Transcribed page contents:
'''

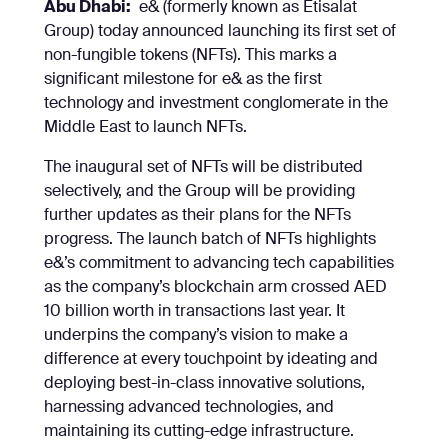
Abu Dhabi:
e& (formerly known as Etisalat
Group) today announced launching its first set of
non-fungible tokens (NFTs). This marks a
significant milestone for e& as the first
technology and investment conglomerate in the
Middle East to launch NFTs.
The inaugural set of NFTs will be distributed
selectively, and the Group will be providing
further updates as their plans for the NFTs
progress. The launch batch of NFTs highlights
e&’s commitment to advancing tech capabilities
as the company’s blockchain arm crossed AED
10 billion worth in transactions last year. It
underpins the company’s vision to make a
difference at every touchpoint by ideating and
deploying best-in-class innovative solutions,
harnessing advanced technologies, and
maintaining its cutting-edge infrastructure.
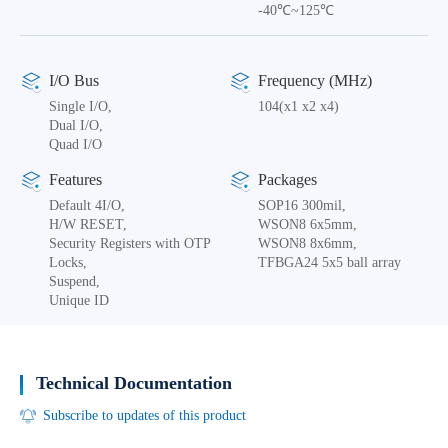
-40℃~125℃
I/O Bus
Frequency (MHz)
Single I/O,
104(x1 x2 x4)
Dual I/O,
Quad I/O
Features
Packages
Default 4I/O,
SOP16 300mil,
H/W RESET,
WSON8 6x5mm,
Security Registers with OTP
WSON8 8x6mm,
Locks,
TFBGA24 5x5 ball array
Suspend,
Unique ID
Technical Documentation
Subscribe to updates of this product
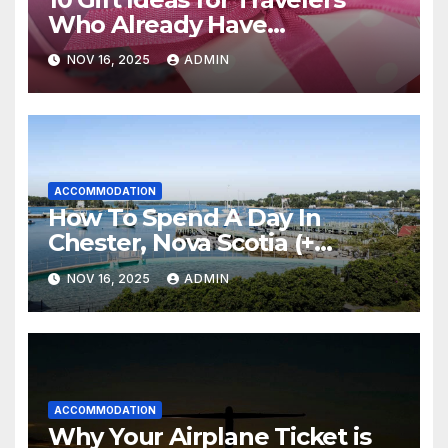
Who Already Have
Everything
NOV 16, 2025
ADMIN
ACCOMMODATION
How To Spend A Day In
Chester, Nova Scotia (+
Sensea Spa)
NOV 16, 2025
ADMIN
ACCOMMODATION
Why Your Airplane Ticket is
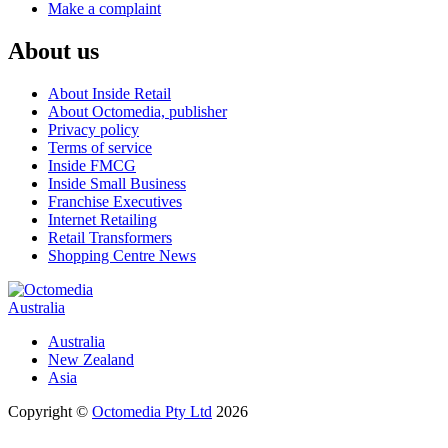
Make a complaint
About us
About Inside Retail
About Octomedia, publisher
Privacy policy
Terms of service
Inside FMCG
Inside Small Business
Franchise Executives
Internet Retailing
Retail Transformers
Shopping Centre News
Australia
Australia
New Zealand
Asia
Copyright ©
Octomedia Pty Ltd
2026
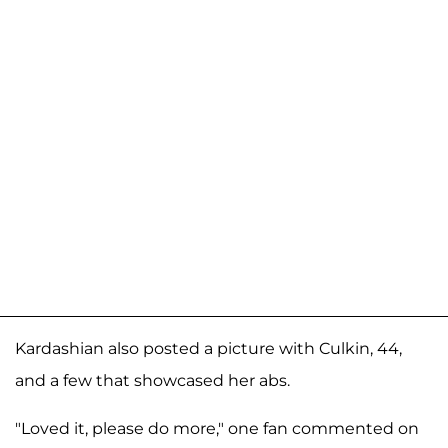
Kardashian also posted a picture with Culkin, 44,
and a few that showcased her abs.
"Loved it, please do more," one fan commented on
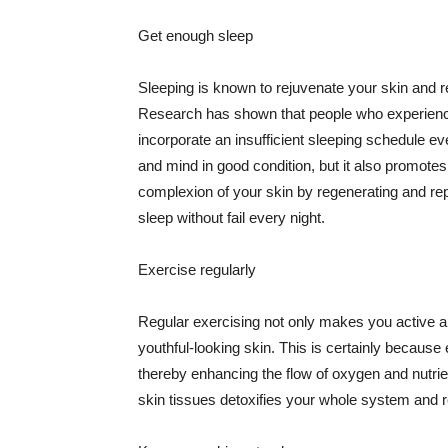
Get enough sleep
Sleeping is known to rejuvenate your skin and re
Research has shown that people who experience
incorporate an insufficient sleeping schedule ev
and mind in good condition, but it also promotes
complexion of your skin by regenerating and rep
sleep without fail every night.
Exercise regularly
Regular exercising not only makes you active an
youthful-looking skin. This is certainly because 
thereby enhancing the flow of oxygen and nutrie
skin tissues detoxifies your whole system and re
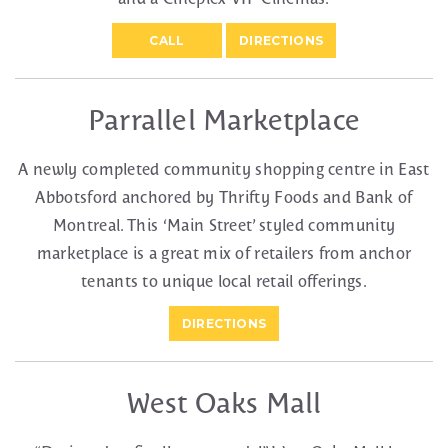
CALL
DIRECTIONS
Parrallel Marketplace
A newly completed community shopping centre in East
Abbotsford anchored by Thrifty Foods and Bank of
Montreal. This ‘Main Street’ styled community
marketplace is a great mix of retailers from anchor
tenants to unique local retail offerings.
DIRECTIONS
West Oaks Mall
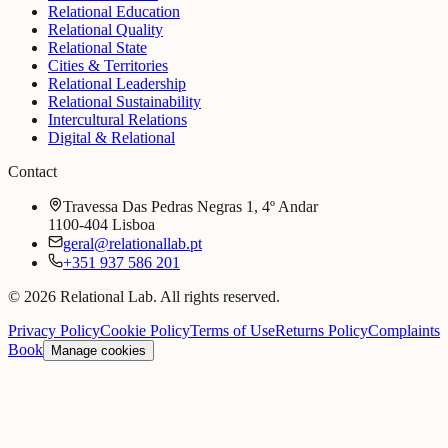
Relational Education
Relational Quality
Relational State
Cities & Territories
Relational Leadership
Relational Sustainability
Intercultural Relations
Digital & Relational
Contact
Travessa Das Pedras Negras 1, 4º Andar
1100-404 Lisboa
geral@relationallab.pt
+351 937 586 201
© 2026 Relational Lab. All rights reserved.
Privacy Policy
Cookie Policy
Terms of Use
Returns Policy
Complaints
Book
Manage cookies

'''

*How to complete this task*. If the string "known" appears in a line of the entries, report the line.

*Answer section*.
e& (formerly known as Etisalat
Sleeping is known to rejuvenate your skin and re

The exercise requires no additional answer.